Windows Vista comes with its own sidebar with removable widgets, but sidebars and widgets are old news in Windows (and indeed most other modern operating systems as well). My favorite XP sidebar is the “Desktop Sidebar”, whose name is not original. This sidebar is highly configurable, uncluttered, and includes the best RSS news reader / ticker of all the sidebars and widgets I’ve tried. In fact, I even run the Desktop Sidebar in preference to the Views sidebar itself on my Windows Vista installation. Search Google for “desktop sidebar” for more information.

If widgets are your thing, there are currently several competing standards. The open widget engine is slowly gaining momentum, aiming to one day unite the efforts of widget makers around the world. Until that day comes, you can choose between Google Desktop, Desktop X, and Yahoo Widgets. Desktop X is a powerful widget engine that is included as part of the Object Desktop suite that I mentioned in the Look and Feel section. The respective Yahoo and Google offerings are free and therefore much more popular. Yahoo widgets probably include the best selection of widgets of all the widget engines available. Again, do a quick Google search on the program that interests you the most to find out more.

Media Center

The Windows XP media center edition has been around for a while, but an upgrade to Vista Ultimate or Home Premium will give you full media center capabilities included in the price. If you are using Vanilla XP Home or Professional and want media center capabilities, they are available for free in the form of the Media Portal, a highly configurable, open source media center application. Also free and worth checking out (at least if you’re American) is Yahoo Go For TV. Based on Media, which was one of the best commercial media center products for Windows, Go For TV seems to have stalled since Yahoo took over. However, there is already a wide range of plugins and accessories available that were previously developed for Meedio. Interestingly, Yahoo currently insists on blocking all users outside of the United States, so if you live elsewhere in the world, don’t do it. Set Google search to “Media Portal” or “Yahoo Go for TV” for more information.

Games and Direct X 10

As any PC gamer will tell you, XP is (at the time of writing) the best operating system for gaming. With Vista, Microsoft introduced DirectX10 and made it Vista only. Several impressive DirectX 10 games are regularly published on the preview pages of major PC gaming websites and magazines. However, to date, in addition to some update patches for older games, cutting-edge games from Microsoft for DirectX10 / Vista basically consist of Shadowrun (an above average multiplayer FPS) and Halo 2 (a conversion of an old Xbox game). Re-hashing a previous-gen console title to demonstrate its cutting-edge graphics technology must have made sense to someone at Microsoft, but it makes little sense for gamers to assess whether an upgrade to Vista is worth their money, especially in light. from performance disadvantage or paralyzed. sound that some games display under Vista.

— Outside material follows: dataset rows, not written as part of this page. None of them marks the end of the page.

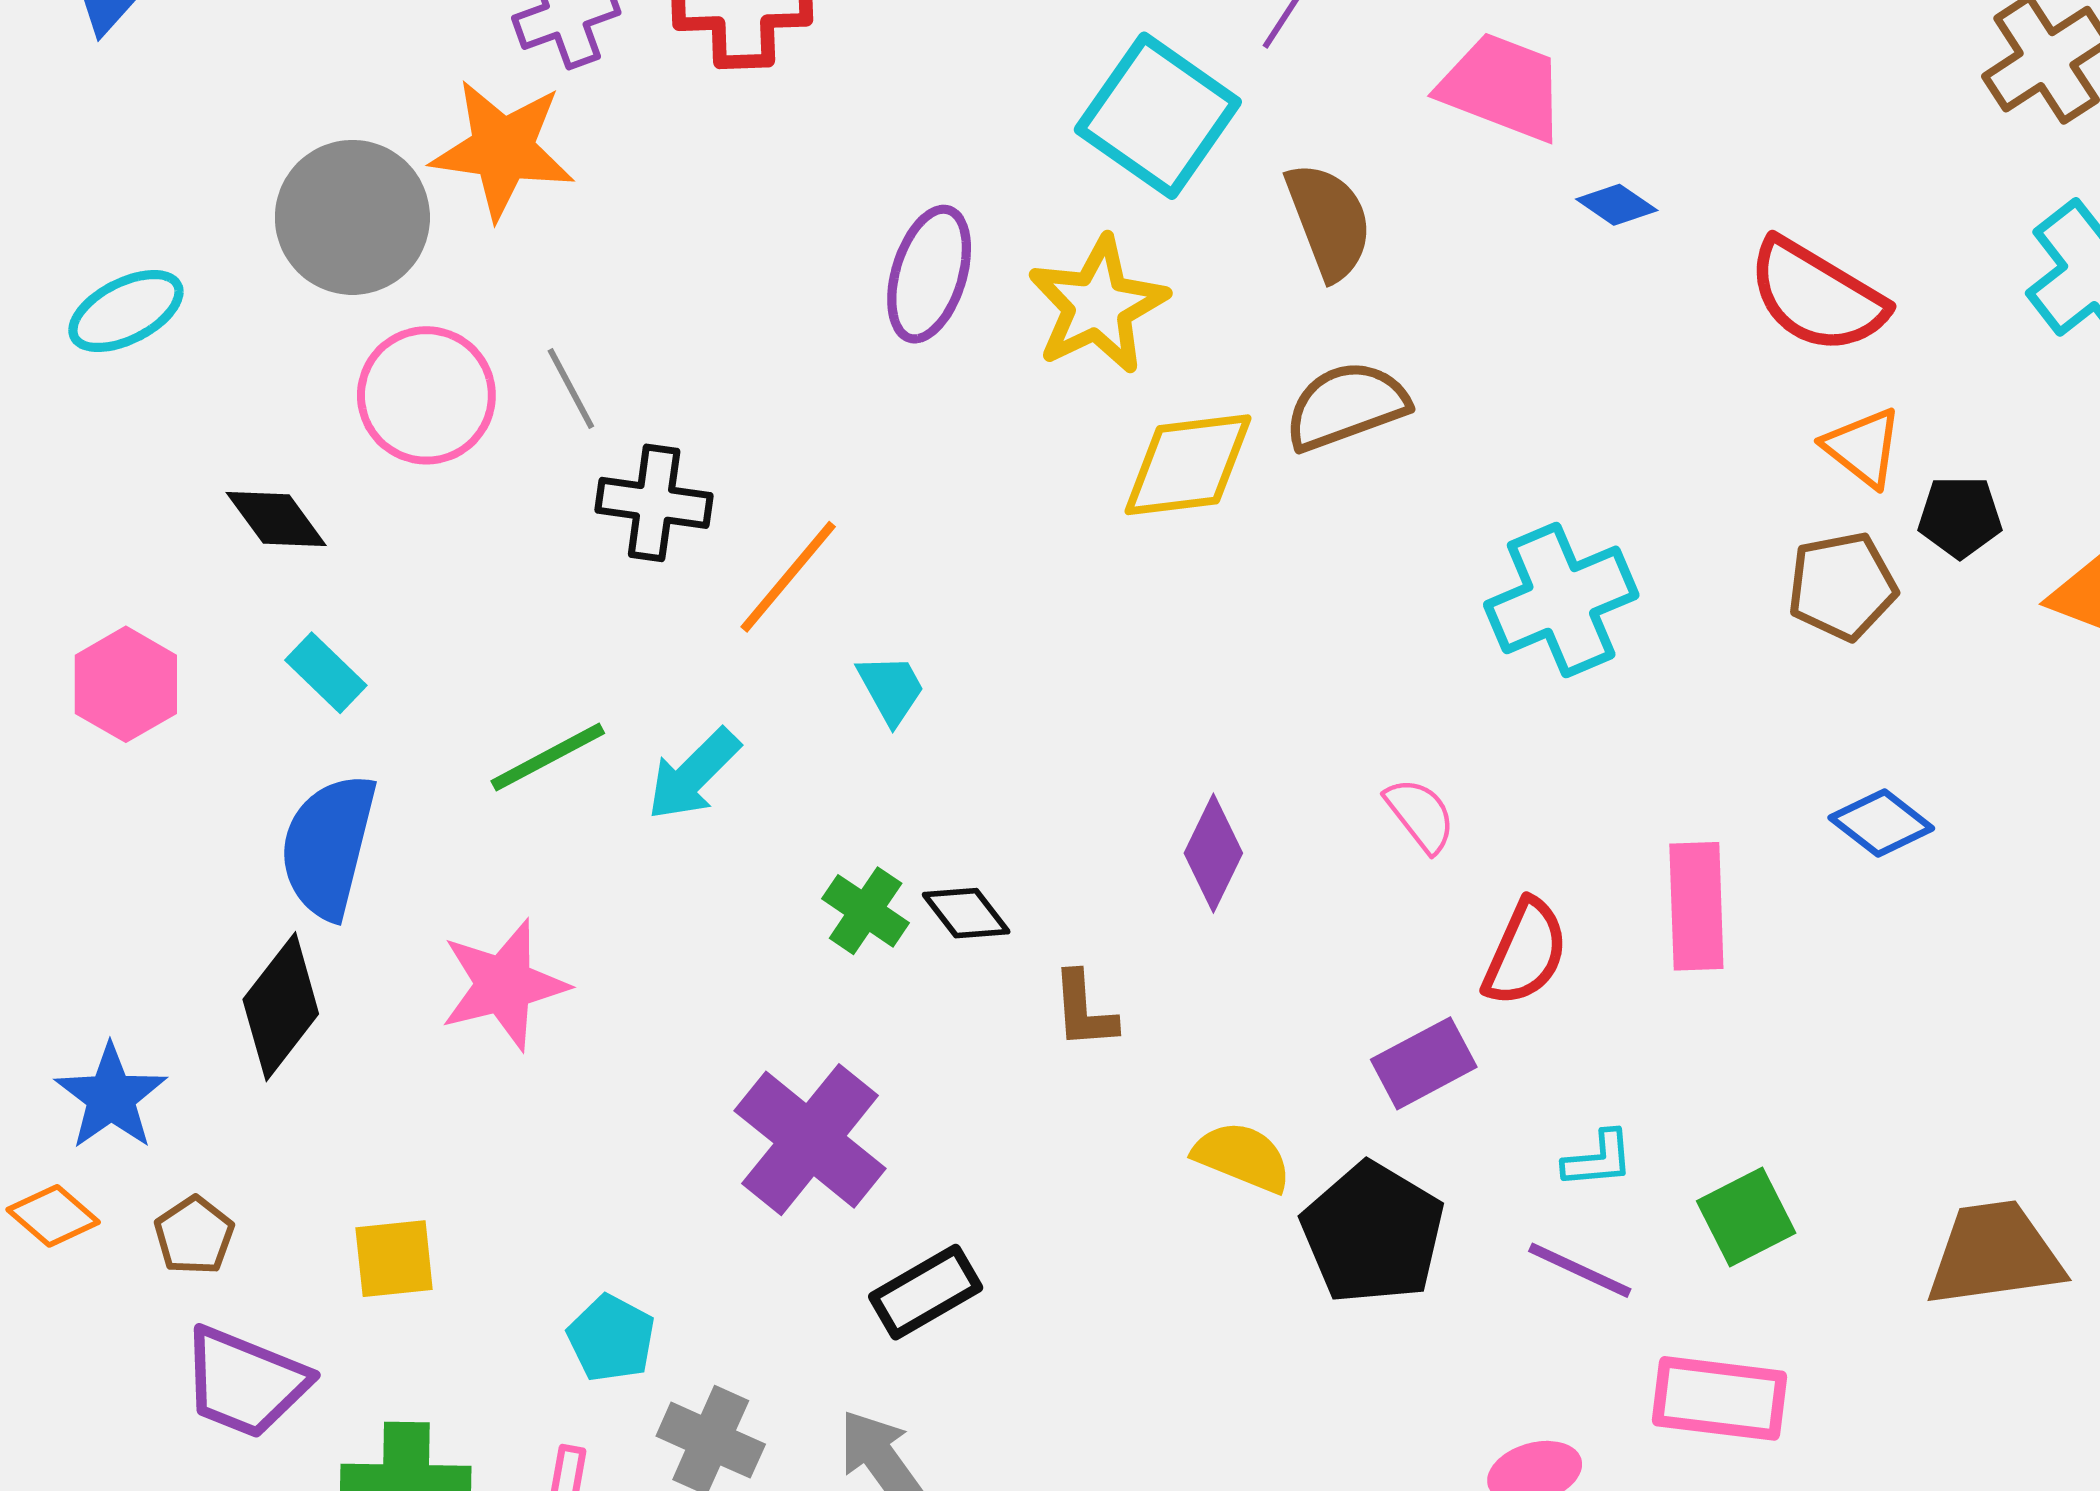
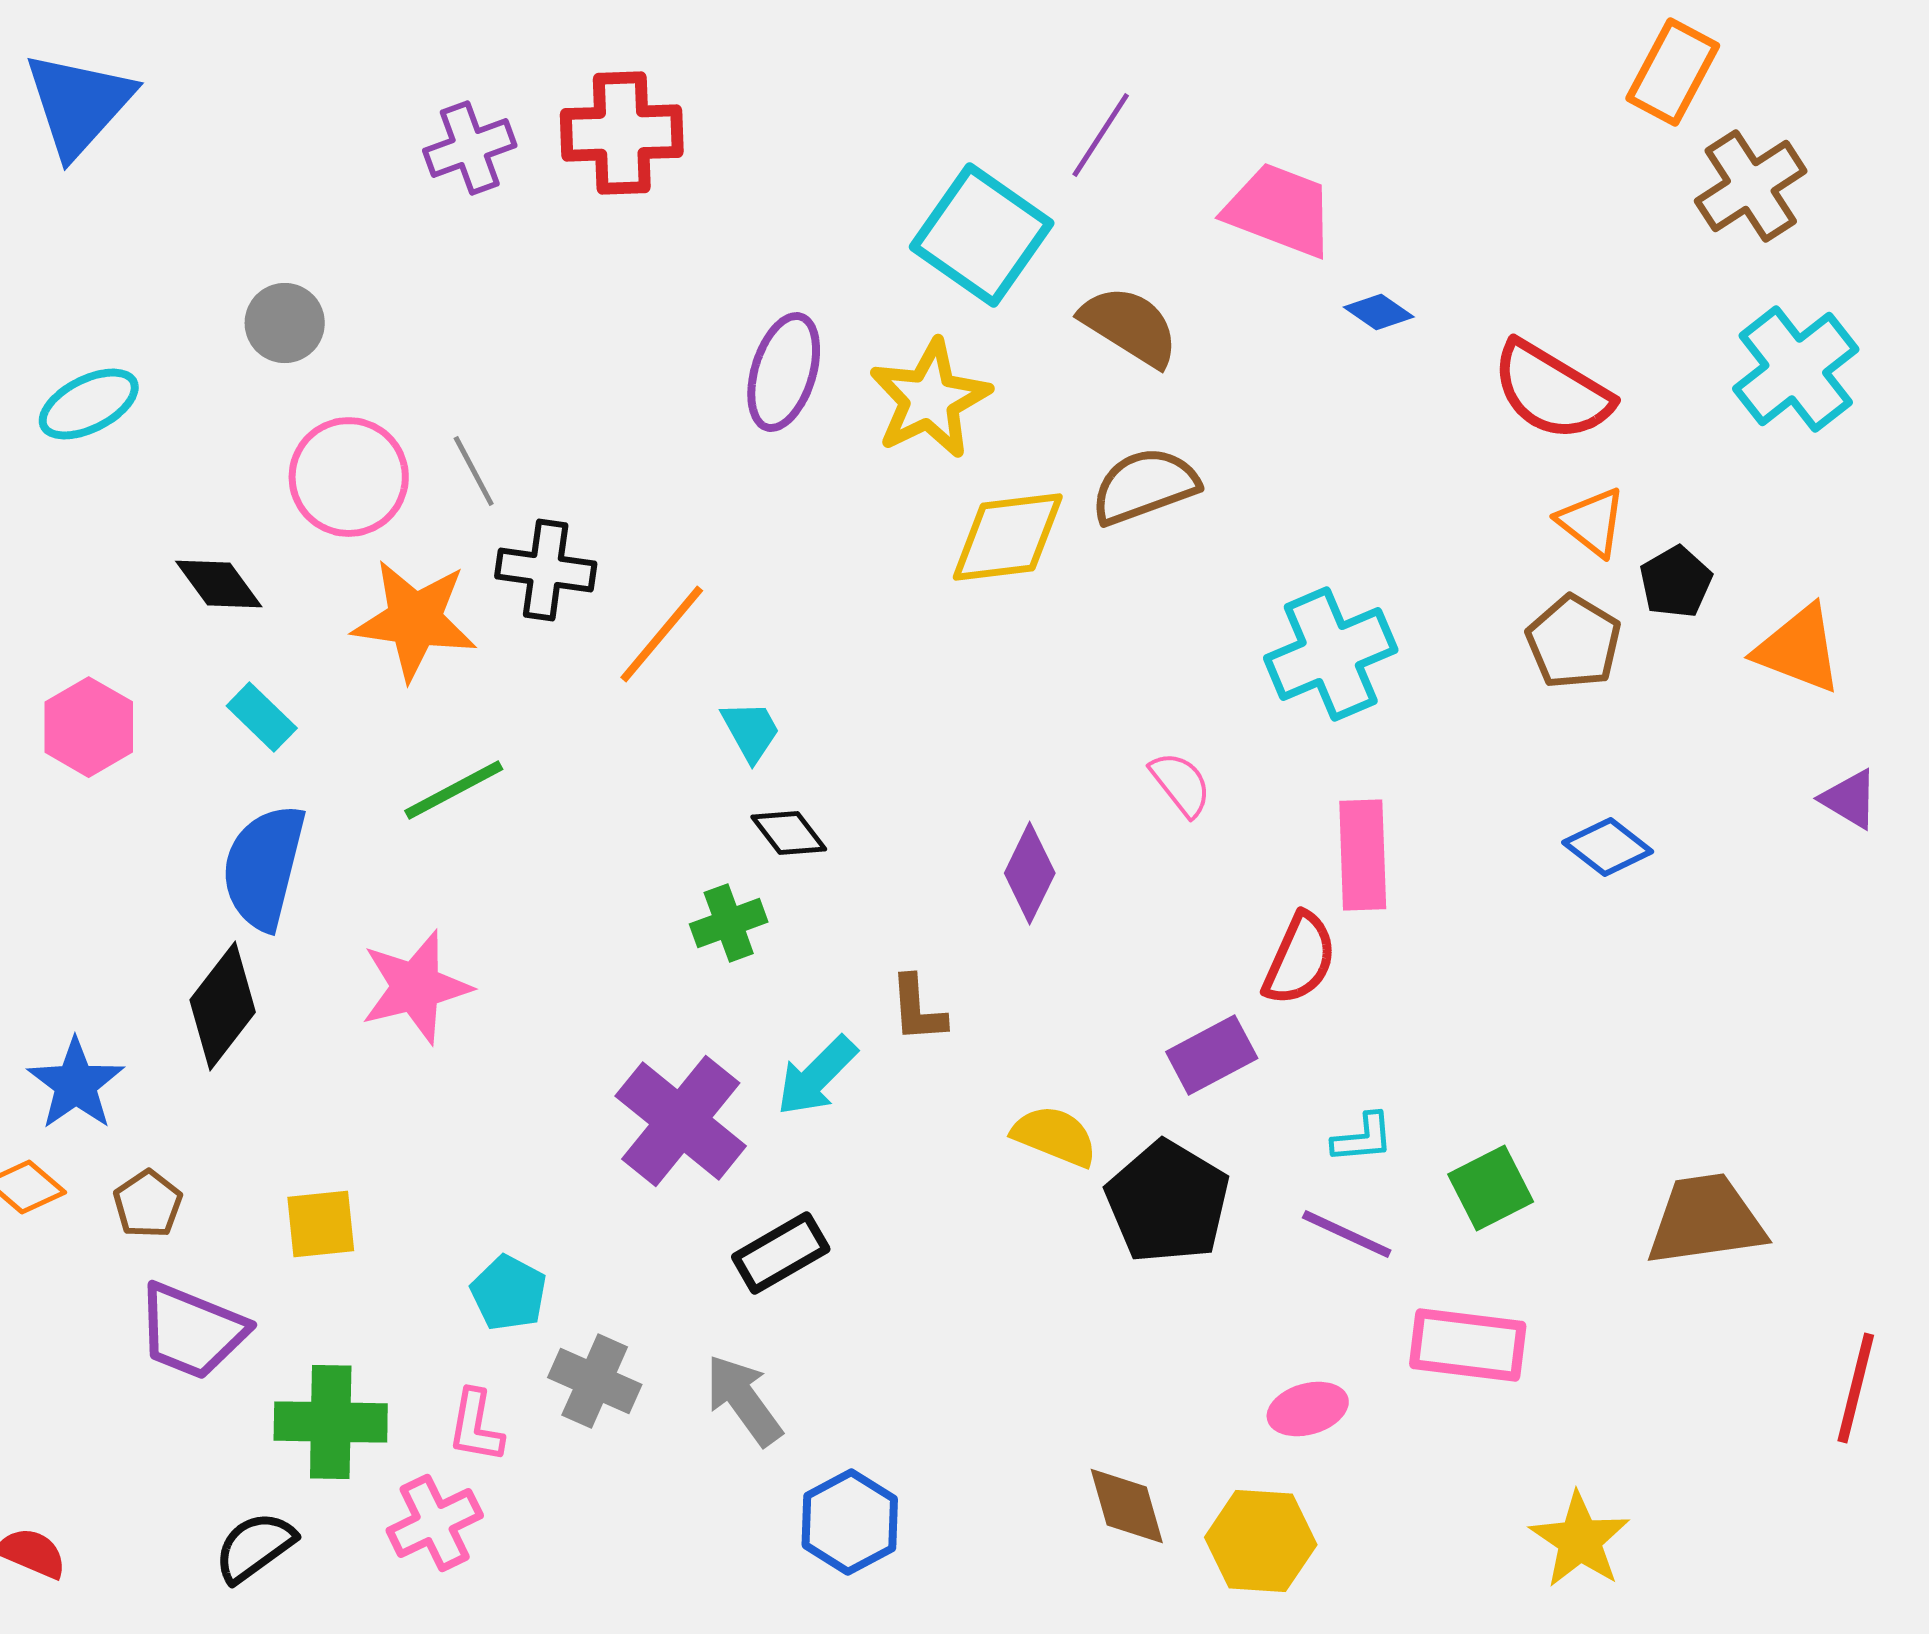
orange star: (503, 149) -> (415, 620), moved
gray circle: (352, 217) -> (285, 323), size x0.6
brown semicircle: (1329, 221) -> (1130, 326), turned -37
black pentagon: (1960, 517) -> (1676, 582), turned -30
brown pentagon: (1842, 586) -> (1574, 642), turned -30
cyan arrow: (693, 774) -> (817, 1076), moved
pink semicircle: (1420, 815) -> (1181, 784), moved
pink rectangle: (1696, 906) -> (1363, 855), moved
green cross: (866, 911) -> (729, 923), turned 36
black diamond: (966, 913) -> (789, 833), moved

However, like every new gaming platform, XP and Christmas gamers can expect to be looking enviously at the new Vista games starting to appear. If you expect me to tell you now some way to make DirectX 10 work in XP, you will be disappointed. A company called Falling Leaf Systems claims to be working on some kind of project that would accomplish this feat, but they still have a lot to prove, especially considering that early versions had a hard time running the most basic DirectX 10 demo code. Unfortunately, it seems like DirectX 10 is a trick that XP isn’t going to pull off anytime soon, if it ever does.

So there you have it, far from being in its last stages, Windows XP is still a very capable operating system with a few tricks up its sleeve. If you’re willing to invest in the little new software mentioned in this article (many of which also work with Vista), you can easily transform your XP into a premium operating system and still enjoy your old games and multimedia software.